I’m experiencing a problem with the test step, however.
# Test step
def test_step(self, batch, batch_idx):
# Get new input and predict, then calculate loss
x, y, id = batch["input"], batch["target"], batch["id"]
# Infer and time inference
start = time()
y_hat = self.test_inference(x, self, **self.test_inference_params)
end = time()
# Calculate metrics
id = id[0] if len(id) == 1 else tuple(id)

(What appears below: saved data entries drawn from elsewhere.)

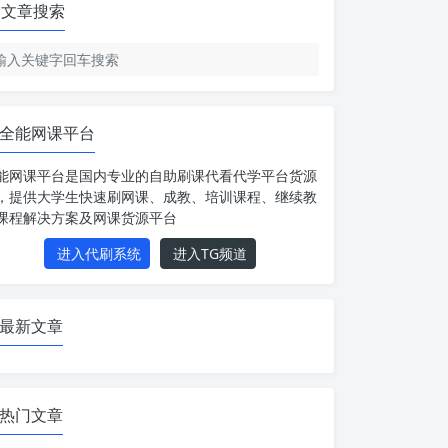
文章搜索
全能网课平台
能网课平台是国内专业的自助刷课代看代学平台货源
，提供大学生快速刷网课、成教、培训课程、继续教
课程解决方案及网课货源平台
进入代刷系统
进入TG频道
最新文章
热门文章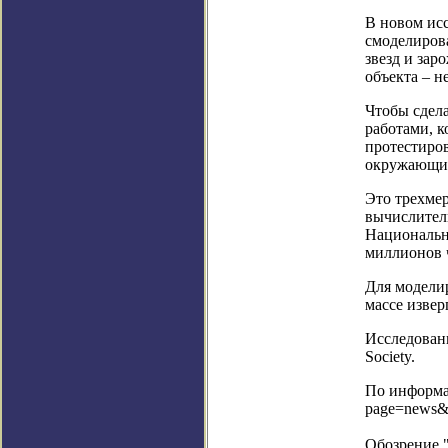
В новом исс
смоделиров
звезд и зар
объекта – н
Чтобы сдел
работами, к
протестиро
окружающих
Это трехме
вычислитель
Национальн
миллионов 
Для модели
массе извер
Исследовани
Society.
По информац
page=news&
Обозрение 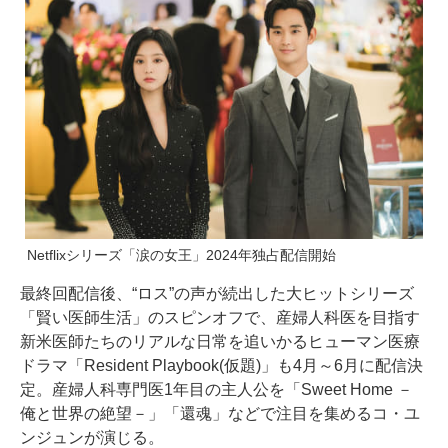
Netflixシリーズ「涙の女王」2024年独占配信開始
最終回配信後、“ロス”の声が続出した大ヒットシリーズ
「賢い医師生活」のスピンオフで、産婦人科医を目指す
新米医師たちのリアルな日常を追いかるヒューマン医療
ドラマ「Resident Playbook(仮題)」も4月～6月に配信決
定。産婦人科専門医1年目の主人公を「Sweet Home －
俺と世界の絶望－」「還魂」などで注目を集めるコ・ユ
ンジュンが演じる。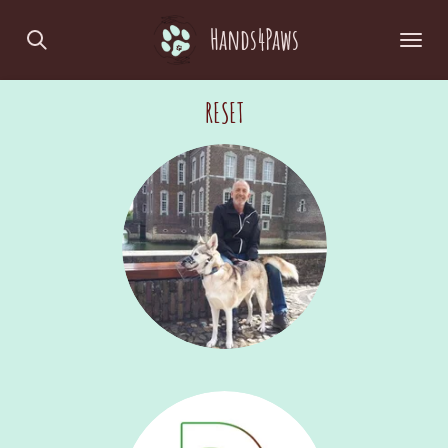
Zum
Hands4Paws
Hauptinhalt
springen
RESET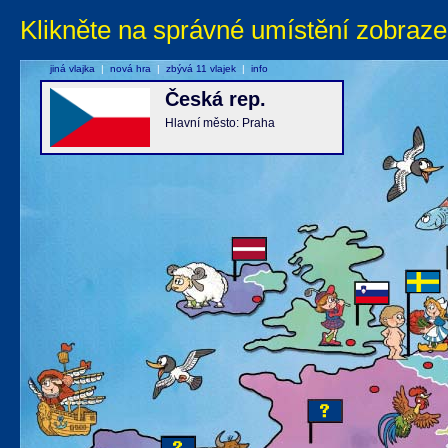
Klikněte na správné umístění zobraze
jiná vlajka
|
nová hra
|
zbývá 11 vlajek
|
info
Česká rep.
Hlavní město: Praha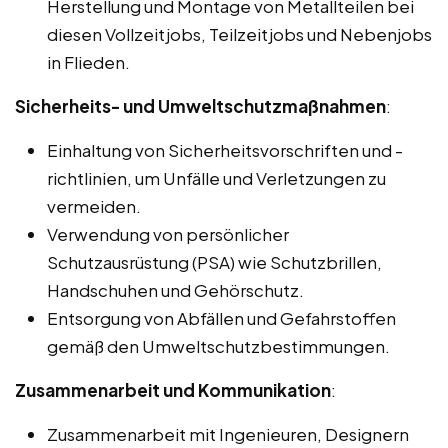
Herstellung und Montage von Metallteilen bei
diesen Vollzeitjobs, Teilzeitjobs und Nebenjobs
in Flieden.
Sicherheits- und Umweltschutzmaßnahmen
:
Einhaltung von Sicherheitsvorschriften und -
richtlinien, um Unfälle und Verletzungen zu
vermeiden.
Verwendung von persönlicher
Schutzausrüstung (PSA) wie Schutzbrillen,
Handschuhen und Gehörschutz.
Entsorgung von Abfällen und Gefahrstoffen
gemäß den Umweltschutzbestimmungen.
Zusammenarbeit und Kommunikation
:
Zusammenarbeit mit Ingenieuren, Designern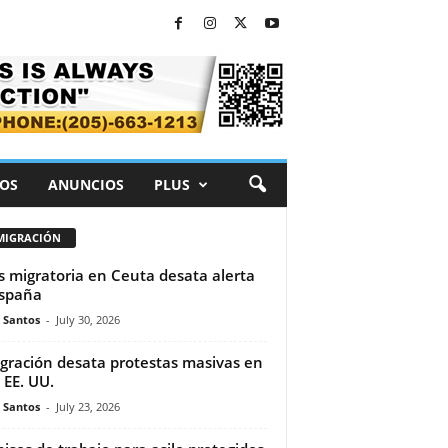
OS
ANUNCIOS
PLUS
MIGRACIÓN
is migratoria en Ceuta desata alerta
spaña
e Santos
-
July 30, 2026
gración desata protestas masivas en
 EE. UU.
e Santos
-
July 23, 2026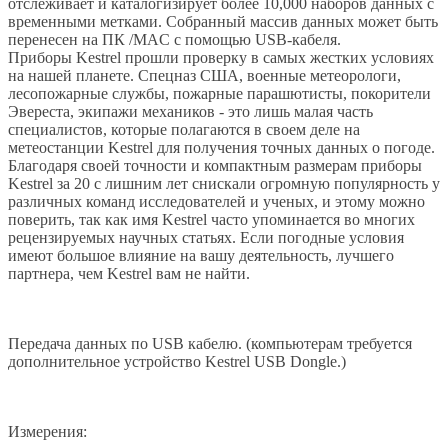
отслеживает и каталогизирует более 10,000 наборов данных с
временными метками. Собранный массив данных может быть
перенесен на ПК /MAC с помощью USB-кабеля.
Приборы Kestrel прошли проверку в самых жестких условиях
на нашей планете. Спецназ США, военные метеорологи,
лесопожарные службы, пожарные парашютисты, покорители
Эвереста, экипажи механиков - это лишь малая часть
специалистов, которые полагаются в своем деле на
метеостанции Kestrel для получения точных данных о погоде.
Благодаря своей точности и компактным размерам приборы
Kestrel за 20 с лишним лет снискали огромную популярность у
различных команд исследователей и ученых, и этому можно
поверить, так как имя Kestrel часто упоминается во многих
рецензируемых научных статьях. Если погодные условия
имеют большое влияние на вашу деятельность, лучшего
партнера, чем Kestrel вам не найти.
Передача данных по USB кабелю. (компьютерам требуется
дополнительное устройство Kestrel USB Dongle.)
Измерения: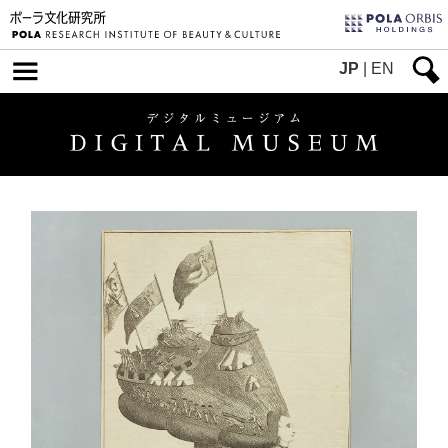
JP
|
EN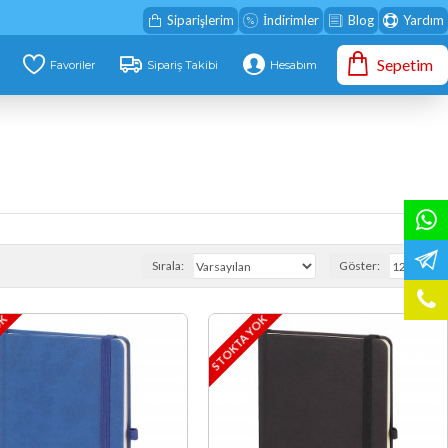
Siparişlerim
İndirimler
Blog
Yardım
Sepetim
Favoriler
Sipariş Takibi
Hesabım
Sırala:
Göster:
OK
STOKTA YOK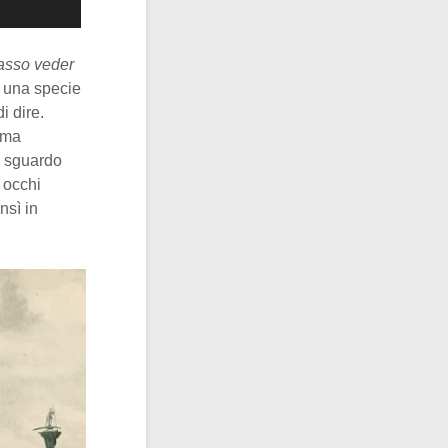
asso veder
e una specie
i dire.
sima
o sguardo
o occhi
nsì in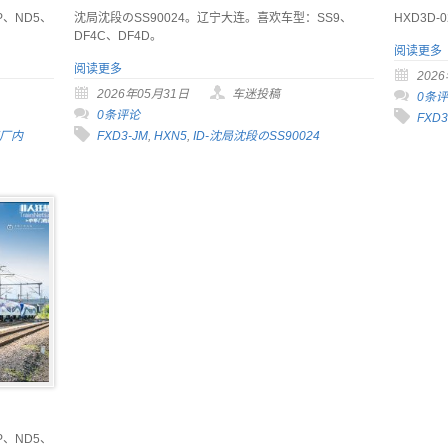
P、ND5、
沈局沈段のSS90024。辽宁大连。喜欢车型：SS9、
HXD3D
DF4C、DF4D。
阅读更多
阅读更多
202
2026年05月31日
车迷投稿
0条
0条评论
FXD3
厂内
FXD3-JM
,
HXN5
,
ID-沈局沈段のSS90024
P、ND5、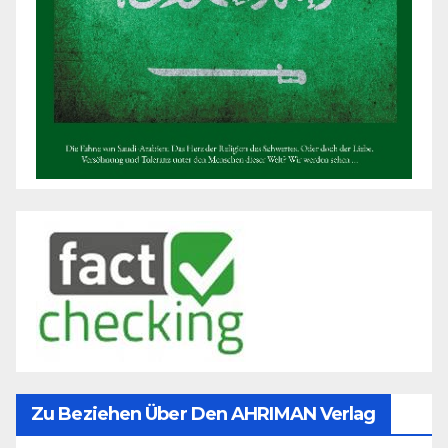
Zu Beziehen Über Den AHRIMAN Verlag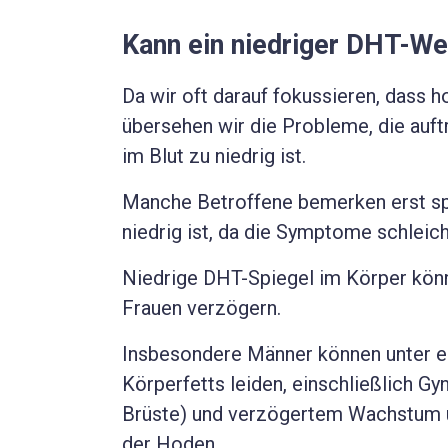
Kann ein niedriger DHT-We
Da wir oft darauf fokussieren, dass
übersehen wir die Probleme, die auf
im Blut zu niedrig ist.
Manche Betroffene bemerken erst spä
niedrig ist, da die Symptome schleich
Niedrige DHT-Spiegel im Körper kön
Frauen verzögern.
Insbesondere Männer können unter e
Körperfetts leiden, einschließlich G
Brüste) und verzögertem Wachstum u
der Hoden.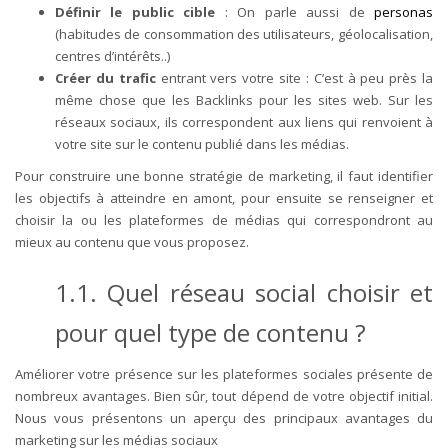
Définir le public cible
: On parle aussi de
personas
(habitudes de consommation des utilisateurs, géolocalisation,
centres d’intérêts..)
Créer du trafic
entrant vers votre site : C’est à peu près la
même chose que les Backlinks pour les sites web. Sur les
réseaux sociaux, ils correspondent aux liens qui renvoient à
votre site sur le contenu publié dans les médias.
Pour construire une bonne stratégie de marketing, il faut identifier
les objectifs à atteindre en amont, pour ensuite se renseigner et
choisir la ou les plateformes de médias qui correspondront au
mieux au contenu que vous proposez.
1.1. Quel réseau social choisir et
pour quel type de contenu ?
Améliorer votre présence sur les plateformes sociales présente de
nombreux avantages. Bien sûr, tout dépend de votre objectif initial.
Nous vous présentons un aperçu des principaux avantages du
marketing sur les médias sociaux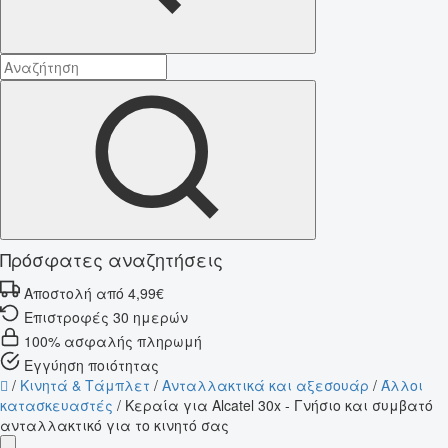
Πρόσφατες αναζητήσεις
Αποστολή από 4,99€
Επιστροφές 30 ημερών
100% ασφαλής πληρωμή
Εγγύηση ποιότητας
/
Κινητά & Τάμπλετ
/
Ανταλλακτικά και αξεσουάρ
/
Άλλοι
κατασκευαστές
/
Κεραία για Alcatel 30x - Γνήσιο και συμβατό
ανταλλακτικό για το κινητό σας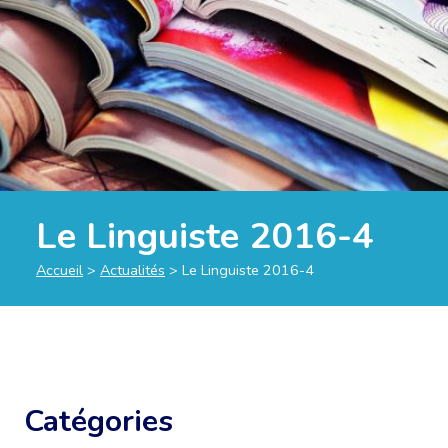
Le Linguiste 2016-4
Accueil
>
Actualités
>
Le Linguiste 2016-4
Catégories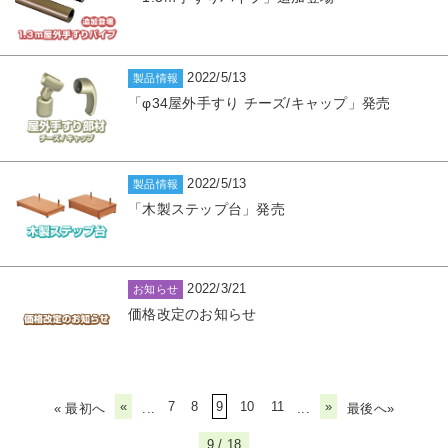
2022/5/13
製品情報
「φ34屋外手すり チーズ/キャップ」発売
2022/5/13
製品情報
「木製ステップ台」発売
2022/3/21
お知らせ
価格改定のお知らせ
«
7
8
9
10
11
»
« 最初へ
...
...
最後へ»
9 / 18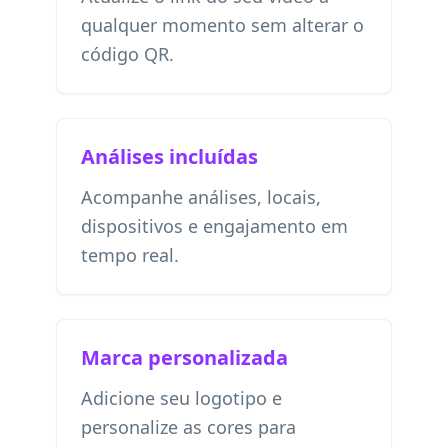
qualquer momento sem alterar o
código QR.
Análises incluídas
Acompanhe análises, locais,
dispositivos e engajamento em
tempo real.
Marca personalizada
Adicione seu logotipo e
personalize as cores para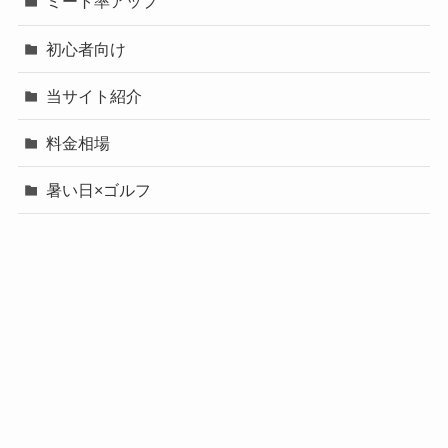
ミート率アップ
初心者向け
当サイト紹介
料金相場
暑い日×ゴルフ
暑い日×脱水
有名人のゴルフスイング分析
未分類
用語集
飛距離アップ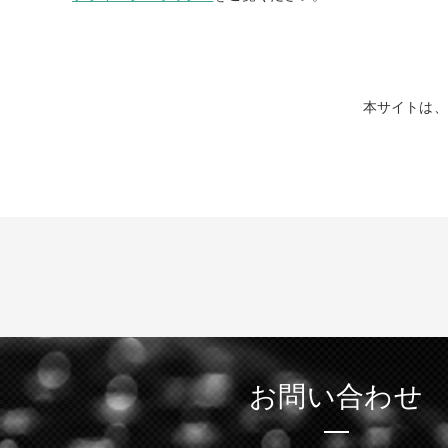
本サイトは、r
お問い合わせ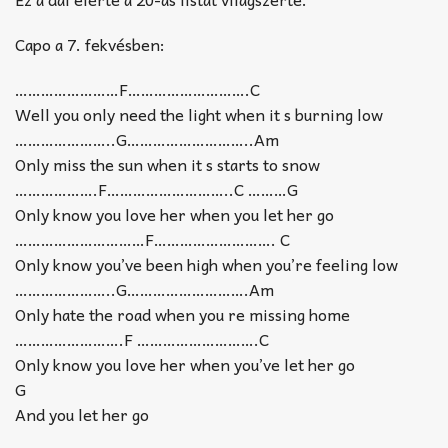
Capo a 7. fekvésben:
……………………F……………………….C
Well you only need the light when it s burning low
…………………..G………………………..Am
Only miss the sun when it s starts to snow
……………….F………………………..C ………G
Only know you love her when you let her go
…………………………F………………………. C
Only know you’ve been high when you’re feeling low
…………………..G……………………….Am
Only hate the road when you re missing home
…………………….F ……………………….C
Only know you love her when you’ve let her go
G
And you let her go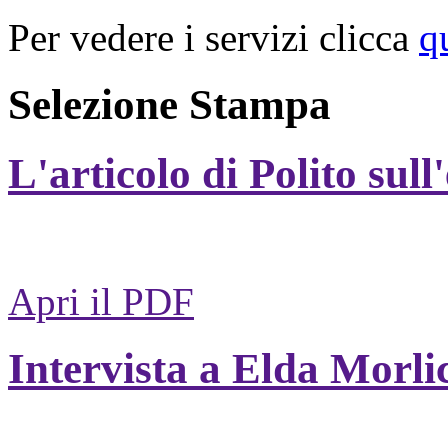
Per vedere i servizi clicca
q
Selezione Stampa
L'articolo di Polito sull
Apri il PDF
Intervista a Elda Morli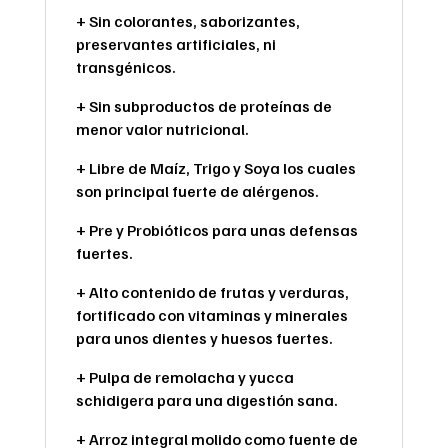
+ Sin colorantes, saborizantes,
preservantes artificiales, ni
transgénicos.
+ Sin subproductos de proteínas de
menor valor nutricional.
+ Libre de Maíz, Trigo y Soya los cuales
son principal fuerte de alérgenos.
+ Pre y Probióticos para unas defensas
fuertes.
+ Alto contenido de frutas y verduras,
fortificado con vitaminas y minerales
para unos dientes y huesos fuertes.
+ Pulpa de remolacha y yucca
schidigera para una digestión sana.
+ Arroz integral molido como fuente de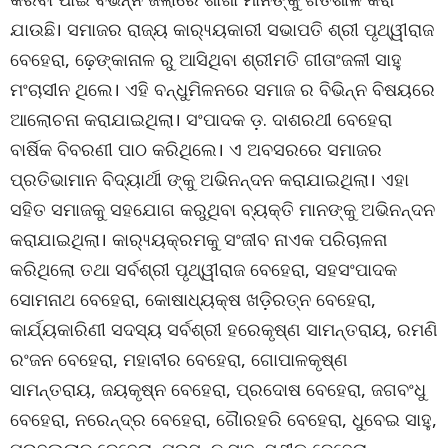
ଯାଉଛି। ସମାଜର ରାଜ୍ୟ କାର‌୍ୟ୍ୟକାରୀ ସଭାପତି ଶ୍ରୀ ପୃଥ୍ୱୀରାଜ
ବେହେରା, ଢ଼େଙ୍କାନାଳ ରୁ ଆସିଥିବା ଶ୍ରୀମତି ଗୀତାଂଜଳୀ ସାହୁ
ମଂଚାସୀନ ଥିଲେ। ଏହି ବନ୍ଧୁମିଳନରେ ସମାଜ ର ବିଭିନ୍ନ ବିଷୟରେ
ଆଲୋଚନା କରାଯାଇଥିଲା। ସଂପାଦକ ଡ଼. ଦାଶରଥୀ ବେହେରା
ବାର୍ଷିକ ବିବରଣୀ ପାଠ କରିଥିଲେ। ଏ ଅବସରରେ ସମାଜର
ପ୍ରତିଭାମାନ ବିଦ୍ୟାର୍ଥୀ ଙ୍କୁ ଅଭିନନ୍ଦନ କରାଯାଇଥିଲା। ଏହା
ସହିତ ସମାଜକୁ ସହଯୋଗ କରୁଥିବା ବ୍ୟକ୍ତି ମାନଙ୍କୁ ଅଭିନନ୍ଦନ
କରାଯାଇଥିଲା। କାର‌୍ୟ୍ୟକ୍ରମକୁ ସଂଜୀବ ନାଏକ ପରିଚାଳନା
କରିଥିଲୋ ତଥା ସର୍ବଶ୍ରୀ ପୃଥ୍ୱୀରାଜ ବେହେରା, ସହସଂପାଦକ
ସୋମନାଥ ବେହେରା, କୋଷାଧ୍ୟକ୍ଷ ଖଡ଼ିରତ୍ନ ବେହେରା,
କାର୍ଯ୍ୟକାରିଣୀ ସଦସ୍ୟ ସର୍ବଶ୍ରୀ ହରେକୃଷ୍ଣ ସାମନ୍ତରାୟ, ରମଣି
ରଂଜନ ବେହେରା, ମହାବୀର ବେହେରା, ଗୋପାଳକୃଷ୍ଣ
ସାମନ୍ତରାୟ, ଜୟକୃଷ୍ନ ବେହେରା, ପ୍ରଦୋଷ ବେହେରା, ଜଗବଂଧୁ
ବେହେରା, ନରେନ୍ଦ୍ର ବେହେରା, ଗୈାରହରି ବେହେରା, ଧୁବେଇ ସାହୁ,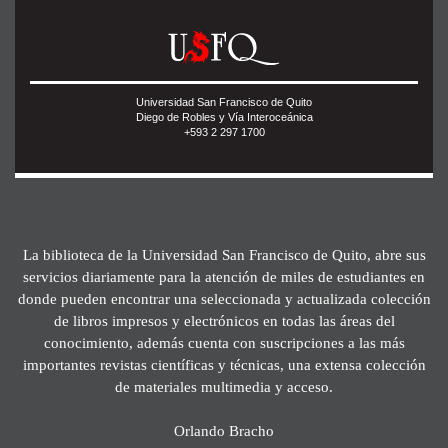
Universidad San Francisco de Quito
Diego de Robles y Vía Interoceánica
+593 2 297 1700
La biblioteca de la Universidad San Francisco de Quito, abre sus
servicios diariamente para la atención de miles de estudiantes en
donde pueden encontrar una seleccionada y actualizada colección
de libros impresos y electrónicos en todas las áreas del
conocimiento, además cuenta con suscripciones a las más
importantes revistas científicas y técnicas, una extensa colección
de materiales multimedia y acceso.
Orlando Bracho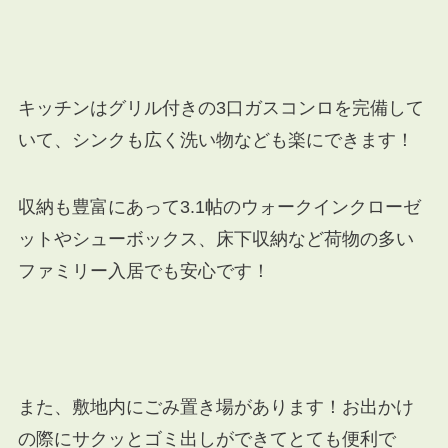
キッチンはグリル付きの3口ガスコンロを完備して
いて、シンクも広く洗い物なども楽にできます！
収納も豊富にあって3.1帖のウォークインクローゼ
ットやシューボックス、床下収納など荷物の多い
ファミリー入居でも安心です！
また、敷地内にごみ置き場があります！お出かけ
の際にサクッとゴミ出しができてとても便利で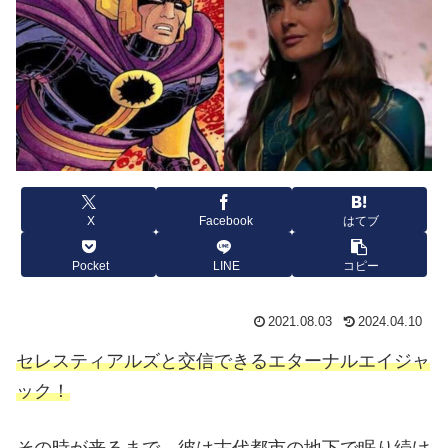
X
Facebook
はてブ
Pocket
LINE
コピー
2021.08.03
2024.04.10
セレスティアルズと交信できるエターナルエイジャ
ック！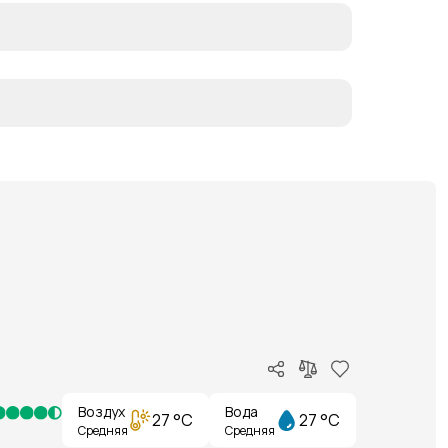
Воздух
Вода
27 °C
27 °C
Средняя
Средняя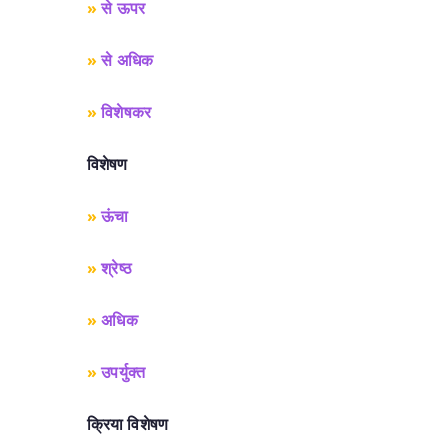
»
से ऊपर
»
से अधिक
»
विशेषकर
विशेषण
»
ऊंचा
»
श्रेष्ठ
»
अधिक
»
उपर्युक्त
क्रिया विशेषण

# Output dict with duration of inference
output = {"id": id, "time": end - start}
# Add other metrics to output dict
for m, pars in zip(self.metrics, self.metrics_params):
metric_value = m(y_hat, y, **pars)
if hasattr(metric_value, "item"):
metric_value = metric_value.item()
output[f"test_{m.__name__}"] = metric_value
return output
# Test epoch end (= test end)
def test_epoch_end(self, outputs):
# Go over outputs and gather
self.test_results = outputs #self.all_gather(outputs)
I hadn’t considered this before (as I’m used to training on a single GPU), but the test_results attribute now only contains half of the outputs (one half per process). So when my main script reaches this section, only half the output is effectively stored:
log("Evaluating model.")
trainer.test(model=model,
dataloaders=brats.val_dataloader())
results = model.test_results
# Save test results
log("Saving results.")
np.save(file=join(result_dir, f'{model_name}_v{version}_fold{fold_index}.npy'), arr=results)
I have read about the self.all_gather
method, but I’m not sure it suits my needs. I want to merge the lists, not reduce anything. Also, they’re not Tensors, but dicts. How can I store all dicts across both DDP processes?